Ich denke es gibt verschiedene Faktoren die uns das Nachtleben teilweise ungünstig beeinflusst haben.
Die Saison fing (zumindest bei mir) sehr stark an. April, Mai, Juni waren echt okay. Ab Mitte/Ende Juli schwächelte das Ganze und ein guter Fisch war umso mehr eine Freude.
Ich bin mir sicher, dass die Hitze und der miese Sauerstoffgehalt in den Seen dafür zuständig waren. 
Mir ist allerdings auch aufgefallen, dass der Tisch in diesem Sommer mit UNMENGEN an Futterfisch überreich gedeckt war. Das habe ich so in dieser Art auch noch nicht erlebt.
Die Stellen, an denen man sonst immer mal einen schönen alten Recken gezogen hat, waren (sind) von riesigen Schwärmen Kleinfisch belagert. Ukelei, Rotfedern dicht an dicht an der Oberfläche und am Grund massenweise kleine Barsche. Der Aal ist dort, wo er seine Nahrung findet. Aber wie soll er in diesem gigantischen Futterangebot den Köder überhaupt noch finden ? 
Besonders die großen Mädels sind keine Fressmaschinen, wie z.B. Karpfen oder Welse. Sie fressen auch nicht jeden Tag und sind schnell satt.
Und dann kombinieren wir das Ganze: Pisswarmes sauerstoffarmes Wasser + ein absolut übermäßiges Nahrungsangebot = leere Eimer. Kommt dann auch noch ungünstiges Wetter hinzu...na ja. 
Das bezieht sich allerdings nur auf die größeren Exemplare. Die kleinen beißen ja fast immer.

Der Grund, warum zum Teil tagsüber besser gefangen wurde als nachts liegt viell. darin, dass das Wasser tagsüber mehr Sauerstoff enthält (Pfanzen/ Fotosynthese, Wind) als nachts.

Das sind nur meine pers. Erfahrungen und Eindrücke und in anderen Regionen / Gewässern kann das nat. alles gaaaanz anders sein .
Ich denke aber auch, dass dieses Jahr noch was geht.


----------



## Inni (21. September 2018)

*AW: Aalfänge 2018*



börnie schrieb:


> Besonders die großen Mädels sind keine Fressmaschinen, wie z.B. Karpfen oder Welse. Sie fressen auch nicht jeden Tag und sind schnell satt.
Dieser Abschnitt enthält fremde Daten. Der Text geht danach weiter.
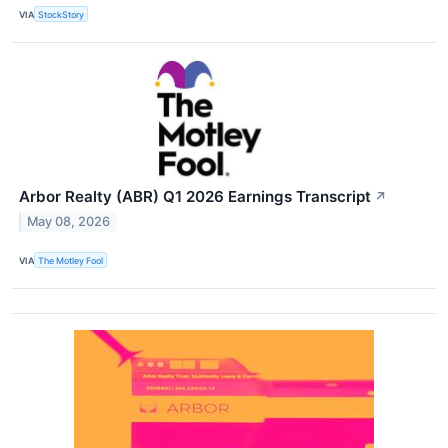
VIA
StockStory
Arbor Realty (ABR) Q1 2026 Earnings Transcript
↗
May 08, 2026
VIA
The Motley Fool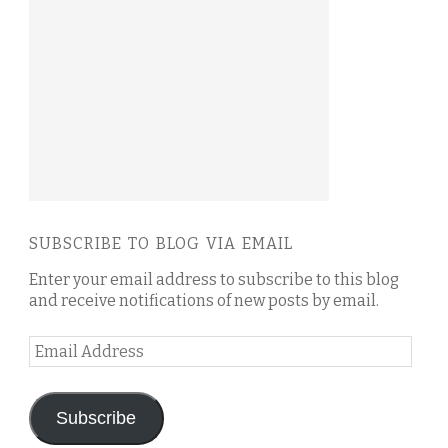
SUBSCRIBE TO BLOG VIA EMAIL
Enter your email address to subscribe to this blog
and receive notifications of new posts by email.
Email
Address
Subscribe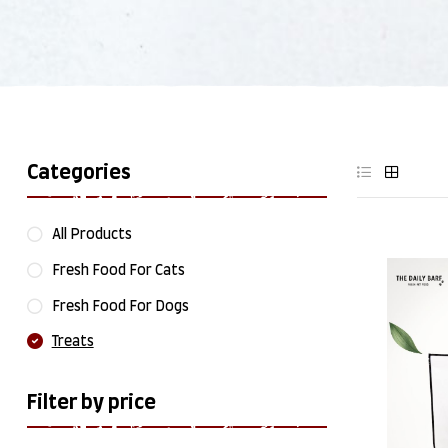
Categories
All Products
Fresh Food For Cats
Fresh Food For Dogs
Treats
Filter by price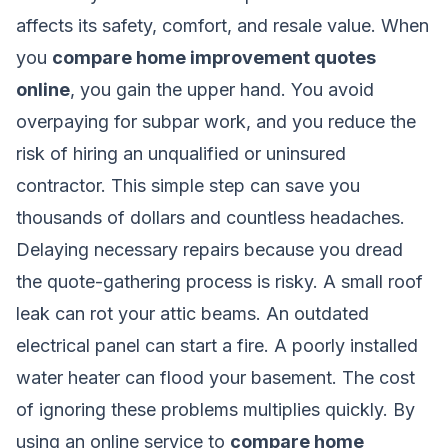
affects its safety, comfort, and resale value. When
you
compare home improvement quotes
online
, you gain the upper hand. You avoid
overpaying for subpar work, and you reduce the
risk of hiring an unqualified or uninsured
contractor. This simple step can save you
thousands of dollars and countless headaches.
Delaying necessary repairs because you dread
the quote-gathering process is risky. A small roof
leak can rot your attic beams. An outdated
electrical panel can start a fire. A poorly installed
water heater can flood your basement. The cost
of ignoring these problems multiplies quickly. By
using an online service to
compare home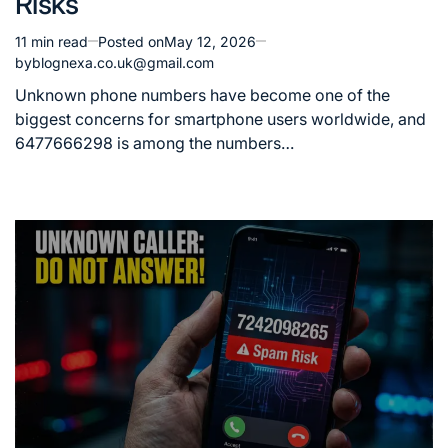
Risks
11 min read
Posted on
May 12, 2026
Estimated
by
blognexa.co.uk@gmail.com
read
time
Unknown phone numbers have become one of the
biggest concerns for smartphone users worldwide, and
6477666298 is among the numbers…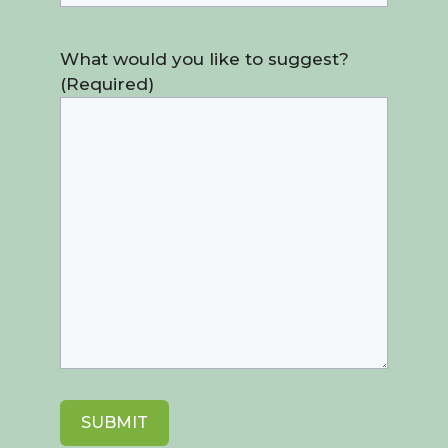
What would you like to suggest?
(Required)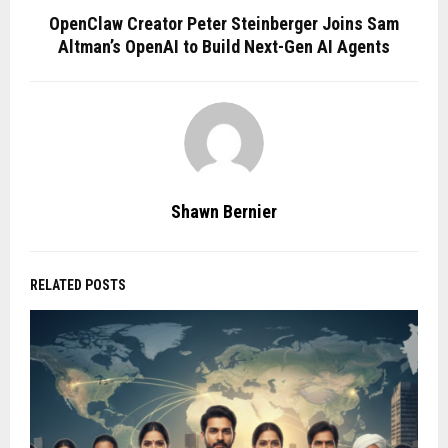
OpenClaw Creator Peter Steinberger Joins Sam
Altman’s OpenAI to Build Next-Gen AI Agents
Shawn Bernier
RELATED POSTS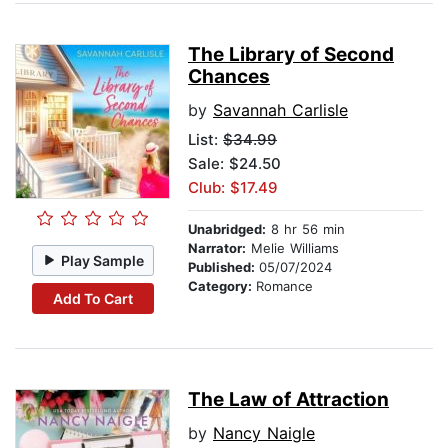
The Library of Second
Chances
by
Savannah Carlisle
List:
$34.99
Sale: $24.50
Club: $17.49
Unabridged:
8 hr 56 min
Narrator:
Melie Williams
Play Sample
Published:
05/07/2024
Category:
Romance
Add To Cart
The Law of Attraction
by
Nancy Naigle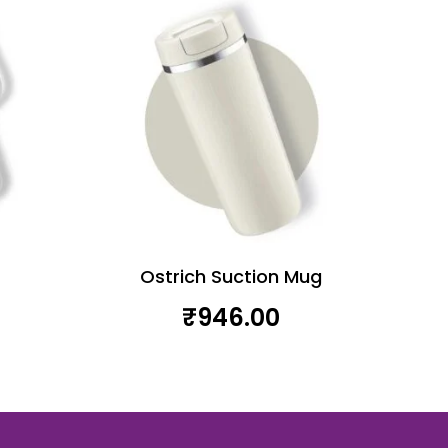
Ostrich Suction Mug
₹
946.00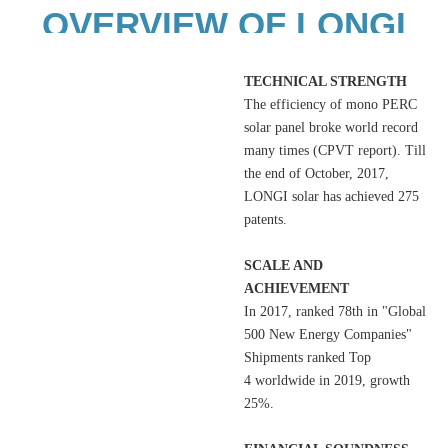
OVERVIEW OF LONGI
SOLAR
TECHNICAL STRENGTH
The efficiency of mono PERC
solar panel broke world record
many times (CPVT report). Till
the end of October, 2017,
LONGI solar has achieved 275
patents.
SCALE AND
ACHIEVEMENT
In 2017, ranked 78th in "Global
500 New Energy Companies"
Shipments ranked Top
4 worldwide in 2019, growth
25%.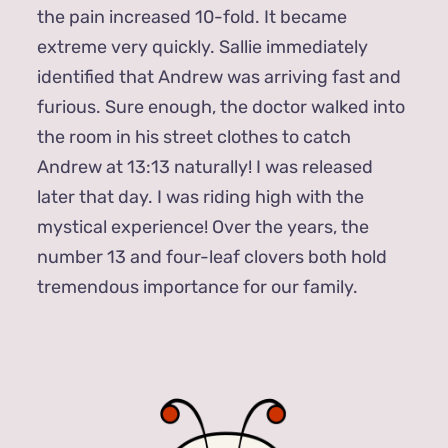
the pain increased 10-fold. It became
extreme very quickly. Sallie immediately
identified that Andrew was arriving fast and
furious. Sure enough, the doctor walked into
the room in his street clothes to catch
Andrew at 13:13 naturally! I was released
later that day. I was riding high with the
mystical experience! Over the years, the
number 13 and four-leaf clovers both hold
tremendous importance for our family.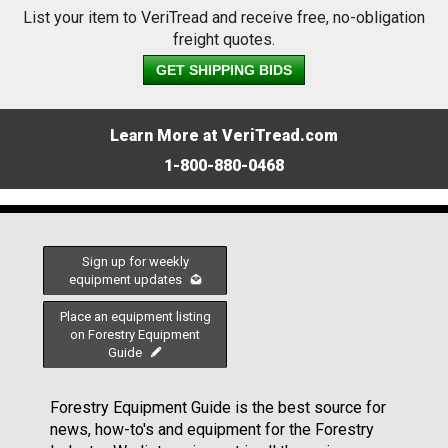
List your item to VeriTread and receive free, no-obligation
freight quotes.
GET SHIPPING BIDS
Learn More at VeriTread.com
1-800-880-0468
Sign up for weekly
equipment updates
Place an equipment listing
on Forestry Equipment
Guide
Forestry Equipment Guide is the best source for
news, how-to's and equipment for the Forestry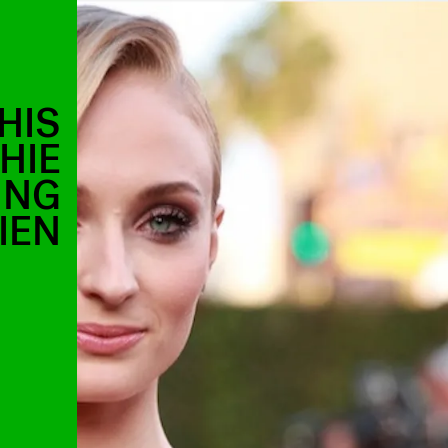
HIS
HIE
ING
IEN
Die alten Märchen halten sich aber auch wacker ....


----------



## Aalzheimer (24. September 2018)

*AW: Aalfänge 2018*

Auch ich möchte es mir nicht nehmen lassen, die Diskussion über ein gutes oder schlechtes Jahr mit aufzugreifen und das ganze mal aus meiner Sicht wieder zu geben. 

 Grundsätzlich ist der Aal mein absoluter Zielfisch Nummer 1. Der Fisch und auch die Angelei in der Nacht faszinieren mich seit meiner Jugend. Somit verbringe ich mittlerweile (trotz Familie) ca. 60-70 AngelNÄCHTE am Wasser (weil Nachts schlafen Frau und Kinder). Ebenfalls möchte ich Vorweg nehmen, dass ich das Privileg habe, in guten Einzugsgebiet zu Gewässern mit einem guten Aalbestand zu wohnen.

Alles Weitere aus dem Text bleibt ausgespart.